Ch’en was an important figure in the years immediately before and after the revolution of 1911. He was also an important figure in Chiang Kai-shek’s life, supposedly responsible for introducing Chiang to Sun Yat-sen. The passage Wilbur found in Crozier reads:
“Chiang’s friend Ch’en Ch’i-mei was his mentor in other things besides revolution. Whenever he frequented the houses of prostitution, Chiang was with him” (44).
In fact, a second passage from Crozier is even closer to Seagrave:
His revolutionary mentor, General Ch’en Ch’i-mei, had introduced him to the “blue chamber” district, with its brothels for all purses. (58)
Here we encounter the “Blue Chamber district” Seagrave mentions. These are the only references to Chiang visiting brothels with a named person that I have found in any of the books Seagrave lists in his bibliography.
But why cite Murphey for Crozier? It is of course possible for Seagrave to mistakenly reference book A for information derived from book B. In fact, it is frequent; there are dozens of examples of this in SD. But for Seagrave, based on Crozier’s book, to confound Ch’en Ch’i-mei with Tu Yueh-sheng is not possible. So as Wilbur asks, “Why the switch of names? Could it be because Ch’en died in 1916, and so cannot fit the conspiracy theory?” (132)
This spurious reference is the only one in Seagrave’s entire book claiming to document a tie between Chiang and Tu predating 1927. Perhaps it is appropriate, then, that Seagrave places their carousing in Robbe-Grillet’s Blue Villa, fictional icing on top of historical falsehood, and a strong justification for the title of Wilbur’s review.

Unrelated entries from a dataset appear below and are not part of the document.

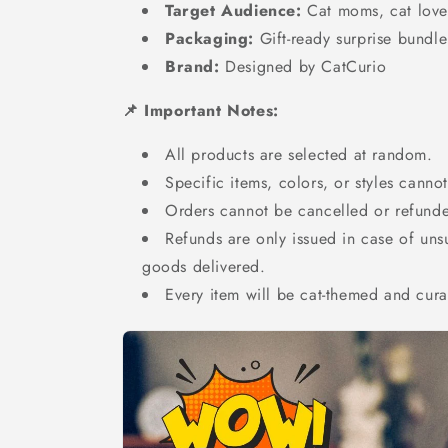
Target Audience:
Cat moms, cat lover
Packaging:
Gift-ready surprise bundle
Brand:
Designed by CatCurio
📌 Important Notes:
All products are selected at random.
Specific items, colors, or styles canno
Orders cannot be cancelled or refund
Refunds are only issued in case of un
goods delivered.
Every item will be cat-themed and cur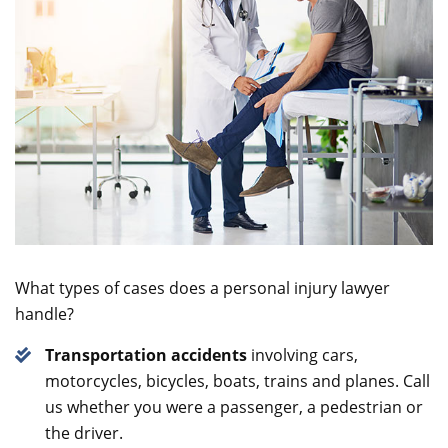
What types of cases does a personal injury lawyer
handle?
Transportation accidents
involving cars,
motorcycles, bicycles, boats, trains and planes. Call
us whether you were a passenger, a pedestrian or
the driver.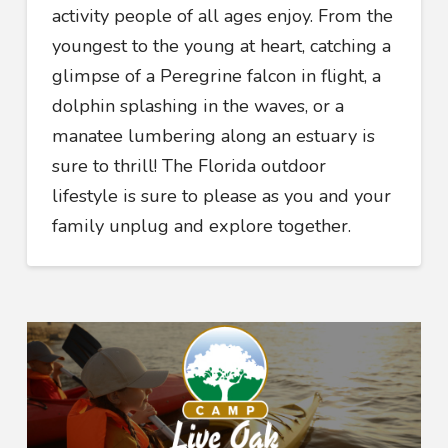
activity people of all ages enjoy. From the
youngest to the young at heart, catching a
glimpse of a Peregrine falcon in flight, a
dolphin splashing in the waves, or a
manatee lumbering along an estuary is
sure to thrill! The Florida outdoor
lifestyle is sure to please as you and your
family unplug and explore together.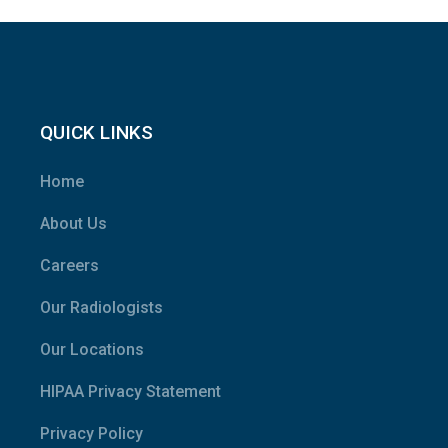
QUICK LINKS
Home
About Us
Careers
Our Radiologists
Our Locations
HIPAA Privacy Statement
Privacy Policy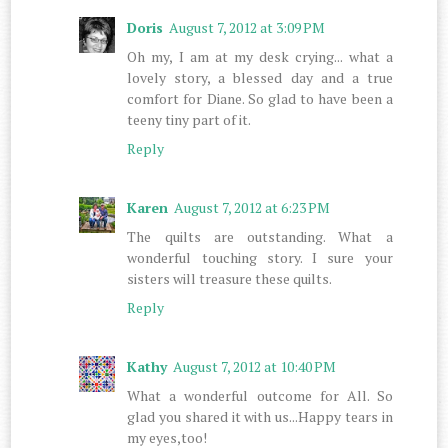
Doris
August 7, 2012 at 3:09 PM
Oh my, I am at my desk crying... what a
lovely story, a blessed day and a true
comfort for Diane. So glad to have been a
teeny tiny part of it.
Reply
Karen
August 7, 2012 at 6:23 PM
The quilts are outstanding. What a
wonderful touching story. I sure your
sisters will treasure these quilts.
Reply
Kathy
August 7, 2012 at 10:40 PM
What a wonderful outcome for All. So
glad you shared it with us...Happy tears in
my eyes,too!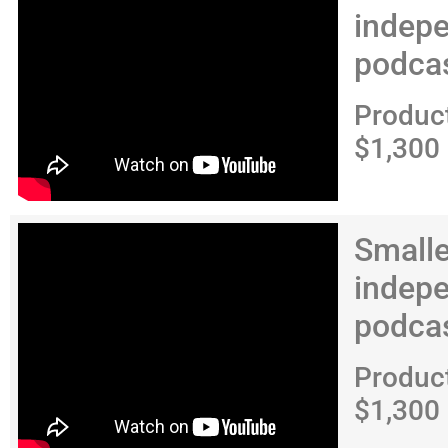
indep
podca
Produc
$1,300
Smalle
indep
podca
Produc
$1,300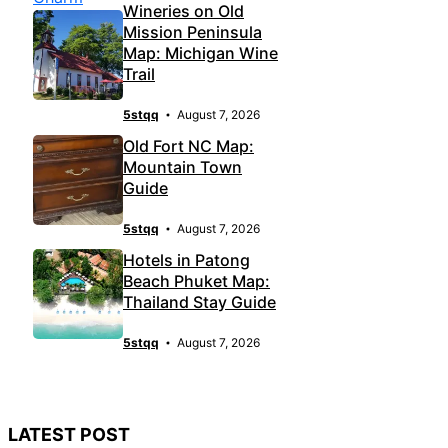
Wineries on Old
Mission Peninsula
Map: Michigan Wine
Trail
5stqq
August 7, 2026
Old Fort NC Map:
Mountain Town
Guide
5stqq
August 7, 2026
Hotels in Patong
Beach Phuket Map:
Thailand Stay Guide
5stqq
August 7, 2026
LATEST POST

Tu and Chiang’s First Meeting: Huang Chin-jung speaks
So when did Chiang and Tu first meet? One possible answer is in Brian Martin’s 1996 book, The Shanghai Green Gang: Politics and Organized Crime, 1919-1937. Martin cites no less a source than Huang Chin-jung (Huang Jinrong), known to Seagrave’s readers as Pock-marked Huang. The meeting took place following the defeat of the warlord forces in Shanghai in 1927. Martin claims that:
According to Huang Jinrong’s own account, as told to a senior Chinese detective in the French Concession police in 1939, he and Du Yuesheng [Tu Yueh-sheng] personally met Jiang’s [Chiang’s] airplane at Longhua Airfield [in Shanghai] on March 26, where he introduced Jiang to Du. (99)
Despite Martin’s enthusiasm, the source is not Huang himself, but a reminiscent account from the detective, Xue Gengxin (薛畊莘), which was published in a 1980s compilation.2 While it still might not be the petrified truth, at least it really appears in a book.